Task statuses are set according to the progress of work on it as follows:
- The task has not been started at all yet.
- In progress
- Someone has started working on this task and indicates that this task has been taken (so to avoid double work on the same task). As work on the task is progressing, the outcomes are documented elsewhere - not in the task!
- The task has been finished. All required outcomes (usually documentation) is available and communicated, e.g. via Email to the WP5 mailing list.

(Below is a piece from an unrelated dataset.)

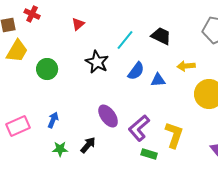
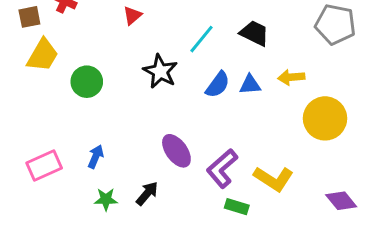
blue triangle: (158, 80) -> (250, 85), moved
yellow L-shape: (174, 135) -> (274, 179), turned 104

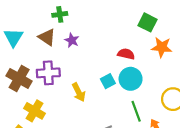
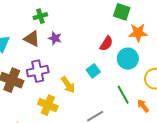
red semicircle: (126, 54) -> (106, 44), turned 119
cyan circle: (131, 79) -> (128, 59), moved
yellow cross: (34, 111) -> (48, 105), moved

- The Product Owner(s) set tasks from finished to accepted if they are satisfied with the outcome. In the sprint review meeting, the Project Team briefly demonstrates, indicates or otherwise explains the outcomes, and the Product Owner(s) decide on their "verdict".
- If Product Owners are not satisfied with the outcome, they decide to reject the task, so that the team can improve on it in the following sprint.
The DCH-RP Wiki should be the place where to document semi-permanent and public information. Even though information in the Wiki changes over time, it is a convenient place to store even permanent information, and maintain it there.
The Wiki does not prescribe any structure of the documentation. It merely provides a notation convention and automatisms that allow easy linking of Wiki entries, as well as category trees or hierarchies.
Thus, the Wiki contributors decide the structure and contents of the Wiki!
THe Document Database allows storing Presentations, Documents, etc. in a permanent and referencable way. Each "entry" in DocDB can host many individual documents, and provides access control nad version history. Hence DocDB is perfect for permanent document storage, i.e. Project Deliverables and Milestone documents.
Indico is a meeting organiser tool. It is good for announcing and organising meetings. It should be used to store:
- meeting entries, whether F2F or conference calls
- meeting agendas (either as text attachments or as timetable entries)
- meeting minutes (can be attached, too)
Each entry in Indico has a public reference similar to DocumentDB entries.
The Discussion Forum is - well, a discussion forum. It is used to discuss and generate knowledge. It is NOT used to store any documentation or permanent information. Forums can be very dynamic, and searching can get very confusing. So, information and knowledge gathered and generated in the Forum should be moved in an appropriate form to the Wiki.